Luis gets his professional start as a driver for three foreign correspondents during the Spanish Civil War, quickly learning the arts of duplicitous reporting. Then he stumbles onto a small fortune in bank notes that have been salvaged from bombed Guernica. Postponing his career in intelligence, he meanders around Spain for most of a year on a donkey named Fred--after Astaire because of its jug ears--and later holes up in Madrid for two years until the cash runs out. It is then that he goes to work for the Abwehr. The Germans like Luis mainly because he speaks English volubly and can make change from ten bob for a threepenny Cadbury's bar. He became fluent in that twisting tongue in order to get his money's worth out of American movies, for which the Spanish subtitle might read "Be gone!" while the sound track said, "I'll kick your teeth past your tonsils." Luis earns the Nazis' trust and the Iron Cross with his prescient reports on British planning. In time, Eldorado (Luis' code name) acquires an imaginary network of agents, all handsomely remunerated by German intelligence, which pours their pay into Cabrillo's Lisbon bank account. The cash from Berlin flows and grows. And Cabrillo never gets closer to England than Oporto.
Superspy Luis winds up working as a double-agent for the Brits, brilliantly predicting from Portugal an Allied invasion of Greece, when the Big One was of course scheduled for North Africa. Despite the deception, the Abwehr concludes that the Cabrillo cabal had spotted every diversionary clue and was blameless.

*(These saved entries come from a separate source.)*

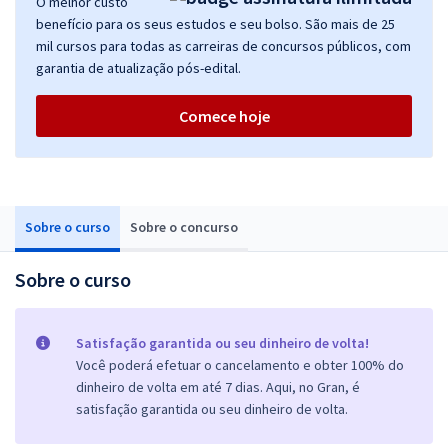
O melhor custo
benefício para os seus estudos e seu bolso. São mais de 25
mil cursos para todas as carreiras de concursos públicos, com
garantia de atualização pós-edital.
Comece hoje
Sobre o curso
Sobre o concurso
Sobre o curso
Satisfação garantida ou seu dinheiro de volta!
Você poderá efetuar o cancelamento e obter 100% do
dinheiro de volta em até 7 dias. Aqui, no Gran, é
satisfação garantida ou seu dinheiro de volta.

Confidence in Cabrillo's chance of survival is not so easily maintained. Slaving in his office, Eldorado becomes obsessed with his imaginary network. Derived from guidebooks and railway timetables, the false messages flow to Madrid and thence to Berlin with "authentic" reports on everything from British re search on light alloys to homosexuality in the submarine service. Luis comes closer and closer to a Mauser slug in the chest. In real life, and most fiction, he would be cheaply expendable. Here he is not, because the rise of Luis from Franco's Most Wanted list to nouveau millionaire is too good to end abruptly, not least because his life is joined by Juliet Francis Conroy, a Los Angelena of equally dubious creditability. The American is beautiful and wry, a one-woman survival kit who leads him on to yet another plot . . .
For publishers and reviewers, Eldora do falls into the limbo of espionage-thriller-mystery books. A pity, for the story of Luis Cabrillo deserves consideration both as serious fiction and quasi history. As the author acknowledges, Luis is based on a real-life Spaniard code-named Arabel, who blithely invented espionage in Lisbon for the Germans and worked legitimately for the British during the war. Robinson, 48, a Cantabrigian who lives in a Surrey village Wodehousefully named Chipping Sodbury, worked for eight years as a Madison Avenue copywriter to finance his career as a novelist. The experience appears to have sharpened his sense of irony. He writes lyrically of the terrain of Spain, of the "vast and seamless tent" of sky above Madrid. Like his hero, who never set foot in England, Robinson has never even seen Madrid.